Here are a few technical SEO pointers to remember when working on WordPress.
- Choose the WP theme carefully. A poorly designed theme can slow down your website and break your website structure. Employ themes like Divi or Genesis Framework that can improve your conversion rates.
- Count on SEO plugins. They modify titles and meta descriptions and help optimize content for specific keywords. Further, plugins like Yoast SEO and All in One SEO (AIOSEO) can create sitemaps, robots.txt and tags, analyze on-page SEO, and manage redirects.
- Create a sitemap. This can be auto-generated using plugins like Yoast SEO. Sitemaps notify search engine bots about your pages, helping them crawl the new pages on your site.
- Make sure you have a robots.txt file that specifies the indexing status of your website. Having this file allows you to enable or disable indexing for the whole site or a specific page.
- Monitor your performance using tools like Google Analytics and Search Console. These tools can help you analyze your acquisition, audience, user behavior, and conversion rate.
- Count on an SEO expert. If you still find technical SEO for WordPress overwhelming, count on an SEO agency that can manage it for you.
4. It’s Okay to Avoid Social Metadata
Social media may not be a priority for you when you are focusing on WordPress SEO. However, you shouldn’t forget that social channels help build an audience that clicks and reads content. So, social media can generate a lot of traffic to the site that can boost rankings (or get the web pages crawled!).
Count on Yoast SEO to enable open graph metadata for social platforms like Facebook, Twitter, or Pinterest. When you go to the plugin, slide the Add OpenGraph metadata from Disabled to Enabled. This will specify the image you plan to share with the post.

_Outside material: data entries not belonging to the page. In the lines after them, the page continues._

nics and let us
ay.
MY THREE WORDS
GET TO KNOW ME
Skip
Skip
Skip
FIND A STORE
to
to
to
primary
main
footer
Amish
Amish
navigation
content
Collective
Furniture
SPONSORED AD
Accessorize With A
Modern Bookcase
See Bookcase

5. Free WordPress Themes Are the Same As Premium Ones
This common misconception can ruin your SEO efforts. Though Free WordPress themes are ideal for webmasters constantly experimenting or itching for a change, not all of them are created equal.
A few of these free themes can hurt your site’s rankings because they often include spammy links that are looked down upon by search engines. The links are often low on security and aren’t updated frequently. Moreover, they have limited features that may not be able to meet the needs of professional websites.

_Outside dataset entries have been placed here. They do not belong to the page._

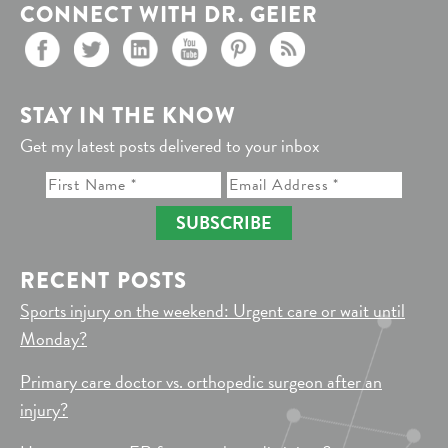
CONNECT WITH DR. GEIER
STAY IN THE KNOW
Get my latest posts delivered to your inbox
SUBSCRIBE
RECENT POSTS
Sports injury on the weekend: Urgent care or wait until
Monday?
Primary care doctor vs. orthopedic surgeon after an
injury?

Finally, webmasters need a clean code that’s SEO compatible with quick loading time. These free themes lack in-built SEO options and the coding is often unclear.
So, before going for free themes, it’s important to research them to avoid any potential issues.
6. WordPress Doesn’t Offer Responsive Themes
All of us are aware that mobile-friendliness or responsiveness is good for SEO. So does WordPress! That’s why WordPress supports responsive themes. Moreover, if your site’s theme isn’t mobile-friendly, WordPress allows you to change it to a responsive theme without having to start all over again.
Despite its popularity, not many developers and webmasters have a clear idea of how SEO for WordPress works. This has given rise to several misconceptions that stop people from making suitable decisions for their websites. The post shared above is an attempt to bust these myths and guide you to make a knowledgeable SEO decision for your site.